Mais voilà : The Knick échoue dans la durée, alternant des épisodes et des scènes proches du chef d’œuvre (le fabuleux septième épisode) avec des passages à vide dignes des plus mauvaises pénultièmes saisons. Difficile de parler de potentiel mal exploité, car il n’y a objectivement rien à dire sur la mise en scène et la direction d’acteurs, mais on peut qu’espérer que la deuxième saison apporte avec elle un scénario plus accrocheur et moins vain.
N’en demeure pas moins qu’on reste devant une franche réussite. Sans pour autant être un incontournable, The Knick est l’une des nouveautés les plus originales et appréciables de l’année. Démonstration évidente de talents multiples, vent d’air frais dans le panier si calibré des séries médicales et des period dramas, on sait qu’il y a les moyens de faire de la nouvelle série Cinemax une grande œuvre. Mais il faudra encore faire ses preuves et confirmer ses qualités l’année prochaine.
★★★★★★☆☆☆☆
Saison 2
The Knick est une série singulière – non seulement pour des raisons créatives, mais aussi parce qu’elle est une série d’auteur. Un homme en son centre, Steven Soderbergh, autour duquel semble pivoter toutes les réussites artistiques du show automnal de Cinemax : de la mise en scène au scénario, en passant par le casting et la musique, tout porte la patte de l’un des (ex-)cinéastes les plus éclectiques du paysage audiovisuel américain.
The Knick repousse des limites – elle n’en a, à vrai dire, aucune. Portée par un état de grâce quasi-constant depuis son pilote, elle se plonge chaque semaine, pendant une heure, dans un univers situé quelque part entre le drame au réalisme troublant, le thriller aux effets anachroniques et l’œuvre d’art moderne à la construction parfois proche de l’expérimentation pure. Rares sont les séries qui tentent vraiment quelque chose, s’essayant à la fois à poser les bases d’une forme inventive, mais aussi à continuer de l’explorer au fur et à mesure que les épisodes passent.
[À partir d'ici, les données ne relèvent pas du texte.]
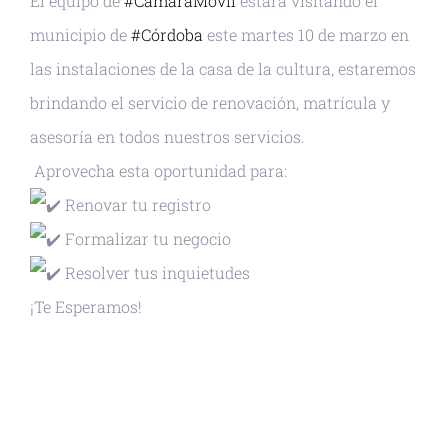
El equipo de
#CámaraMóvil
estará visitando el
municipio de
#Córdoba
este martes 10 de marzo en
las instalaciones de la casa de la cultura, estaremos
brindando el servicio de renovación, matrícula y
asesoría en todos nuestros servicios.
Aprovecha esta oportunidad para:
Renovar tu registro
Formalizar tu negocio
Resolver tus inquietudes
¡Te Esperamos!
+ GOOGLE CALENDAR
+ EXPORTAR ICAL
C’est bien pour cela que The Knick est imparfaite. A tout tenter, elle ne peut tout réussir – mais sans ces tares, elle ne pourrait revêtir cette ambition hallucinante dont elle fait preuve. Si la première saison s’était enfermée dans une forme parfois castratrice, ce second acte ne connaît pas de barrières. The Knick ne ressemble à rien de connu, et c’est là sa plus grande qualité – c’est en cela qu’elle est importante et qu’on pourrait presque parler, avec toutes les précautions que ce titre impose, d’un chef d’œuvre.
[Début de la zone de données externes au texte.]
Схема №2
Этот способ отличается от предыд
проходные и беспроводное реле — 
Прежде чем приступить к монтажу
Alors que l’on attend toujours l’annonce d’une troisième saison (qui, on l’espère, ne saurait que tarder), on ne peut qu’exhorter les plus curieux à découvrir ce qui est probablement l’un des objets télévisuels les plus transcendants du moment. On pourrait écrire des pages sur ce qui ne va parfois pas dans The Knick (certaines storylines et personnages, notamment), mais ce serait regarder de façon bien condescendante une série aussi courageuse et importante. Fascinant.